When we are brought up believing that there is a part of us that needs to be hidden, with a continued self-talk of shame-driven ‘not getting it wrong’, and a heightened fear and anxiety of being found out, it sets the pathway for white-knuckling through life with our eyes closed. Get through it, don’t mess up, don’t let others know my feelings, make sure that they like me. Being driven by fears can lead us to follow a voice of shame, plaster the unknown with half-truths, and close our eyes to see God’s grace and work in our lives. Like Vegemite, the black Labrador, we pull and tug forward and we don’t pause to smell the fragrance of the roses of God’s presence in our midst.
God’s work can appear in the midst of our sunshine or hail, pain or healing.
So often in my life, I’ve found that I tend to believe God is only present and active on the other side where the grass is greener and I neglect to see that God is currently at work in our own fields. God’s work can appear in the midst of our sunshine or hail, pain or healing. He may be
- Close with you (Psalm 34:18);
- Weeping with you (John 11:35);
- Concerned for you (Exodus 2:25);
- Strengthening you (James 1:2-4);
- Growing your Christ-like resilience and faith (Romans 5:3-4);
- Allowing you to show Jesus to others (2 Corinthians 4:10).
Fear drives us to close our eyes. Faith leads us to ask, ‘God give me eyes opened to see what you are doing in my life’ so that we may begin to see that he ‘is the one who works in [us] both in resolve and in action’ (Philippians 2:12, author’s translation).
Open Hands
When we see and notice God’s work, we begin to have an open-handedness – receiving the tears and the laughter, the wildernesses and the oases, because all of these things are given by God. The poet Mary Oliver wrote,
'I look; morning to night I am never done with looking.
Looking I mean not just standing around, but standing around
as though with your arms open.'3
When we trust God’s promise that he is working in our lives and open our hands to receive what he’s doing, we can live in
- the grief of the loss of biological family and the joy of the gain of spiritual family;
- the yearning for intimacy and the comfort of intimacy with God;
- the dissatisfaction in our lives and the sufficiency of God’s past, present and future grace;
- the struggle with temptation and the beauty of forgiveness.
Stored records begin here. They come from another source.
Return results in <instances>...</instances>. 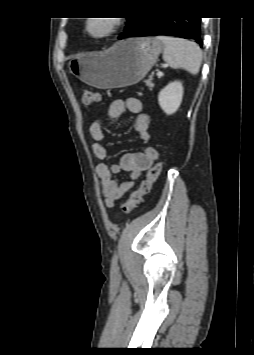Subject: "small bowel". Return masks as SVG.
<instances>
[{
	"label": "small bowel",
	"mask_w": 254,
	"mask_h": 355,
	"mask_svg": "<svg viewBox=\"0 0 254 355\" xmlns=\"http://www.w3.org/2000/svg\"><path fill=\"white\" fill-rule=\"evenodd\" d=\"M136 116L134 130L137 137L144 143L149 142L150 118L143 113V104L137 98L116 99L112 101L108 108V118L110 120L120 117L124 112ZM90 136L93 140L92 151L101 162L96 166V173L101 181L102 194L105 199V206L112 208L116 200L122 198L135 185L142 173L148 170L158 159L159 153L154 147H146L140 152L125 153L120 157L118 163L108 164V150L105 146V133L100 121H94L89 128ZM120 171L129 173V179L119 181L115 176Z\"/></svg>",
	"instance_id": "c3829d8e"
}]
</instances>
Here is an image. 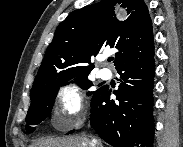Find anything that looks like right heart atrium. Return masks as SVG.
I'll return each mask as SVG.
<instances>
[{"label":"right heart atrium","mask_w":183,"mask_h":147,"mask_svg":"<svg viewBox=\"0 0 183 147\" xmlns=\"http://www.w3.org/2000/svg\"><path fill=\"white\" fill-rule=\"evenodd\" d=\"M84 108V98L81 90L75 84H66L57 93V104L53 115L56 122L62 121L64 126H70Z\"/></svg>","instance_id":"1"}]
</instances>
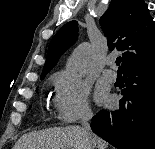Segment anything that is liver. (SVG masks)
<instances>
[{
    "mask_svg": "<svg viewBox=\"0 0 155 149\" xmlns=\"http://www.w3.org/2000/svg\"><path fill=\"white\" fill-rule=\"evenodd\" d=\"M98 149H107L108 144L93 135ZM86 131L80 126H67L33 131L24 134L13 149H90Z\"/></svg>",
    "mask_w": 155,
    "mask_h": 149,
    "instance_id": "obj_1",
    "label": "liver"
}]
</instances>
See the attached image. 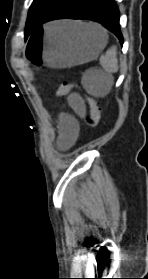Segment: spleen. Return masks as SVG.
Segmentation results:
<instances>
[{
    "label": "spleen",
    "mask_w": 148,
    "mask_h": 279,
    "mask_svg": "<svg viewBox=\"0 0 148 279\" xmlns=\"http://www.w3.org/2000/svg\"><path fill=\"white\" fill-rule=\"evenodd\" d=\"M87 29L94 30L96 26L94 24H83ZM52 32L59 30L56 27H49ZM100 64L102 65L104 72L102 73L104 79L101 82H96L90 79L88 76H84L83 86L87 92L96 97L106 96L113 85L112 73L118 71V59H117V47L112 46L104 56L100 57Z\"/></svg>",
    "instance_id": "3e777b00"
}]
</instances>
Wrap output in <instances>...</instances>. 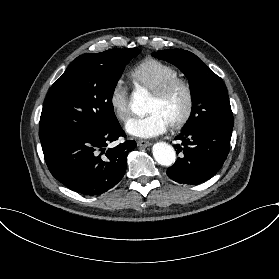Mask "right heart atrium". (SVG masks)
<instances>
[{"mask_svg":"<svg viewBox=\"0 0 279 279\" xmlns=\"http://www.w3.org/2000/svg\"><path fill=\"white\" fill-rule=\"evenodd\" d=\"M130 91L122 79L116 80L108 95V104L115 118L119 122H125L130 116L129 107Z\"/></svg>","mask_w":279,"mask_h":279,"instance_id":"right-heart-atrium-1","label":"right heart atrium"}]
</instances>
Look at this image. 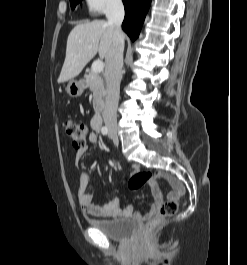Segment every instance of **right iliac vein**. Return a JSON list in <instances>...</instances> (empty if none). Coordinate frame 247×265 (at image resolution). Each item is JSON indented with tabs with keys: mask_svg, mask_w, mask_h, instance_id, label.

We can begin to push against faith-killing fear by stepping out in Spirit-filled faith. A Spirit-filled faith means having Spirit-led eyes, hands, and hearts to experience God in the middle of the wilderness that it may also be for us a sanctuary.
Open Hearts
Embracing this tension, we can acknowledge with open-heartedness that ‘in all things God works for the good of those who love him’ (Romans 8:28). Open-heartedness means having a deep, safe, genuine dialogue with God and others in the mess.
This is the same faith and hope that guided our spiritual ancestors as they waded into the messiness of life outside the garden – from Adam to Abraham, Rahab to Esther, Mary’s cousin Elizabeth to the Apostle Paul, Luther to Hudson Taylor. On the precipice of the unknown, without knowing whether or not it was going to be a beautiful day, they held by faith the promises of God and endured in faith in the midst of a fallen world. So with these witnesses gazing at us, cheering us on, the preacher of the book of Hebrews exhorts:
'Let us run with perseverance the race marked out for us, fixing our eyes on Jesus, the pioneer and perfecter of faith. For the joy set before him he endured the cross, scorning its shame, and sat down at the right hand of the throne of God' (Hebrews 12:1-2).
Following in Jesus’ footsteps, may we do the same.
- Michael Rosen & Helen Oxenbury, We're Going on a Bear Hunt (Walker Books, 2016), p.1.
- I explored some of these themes in my previous post, 'Should We Find Complete Satisfaction Now or Just Keep Calm and Plod Along?'.
- Mary Oliver, Why I Wake Early: New Poems (Beacon Press, 2005), p.8.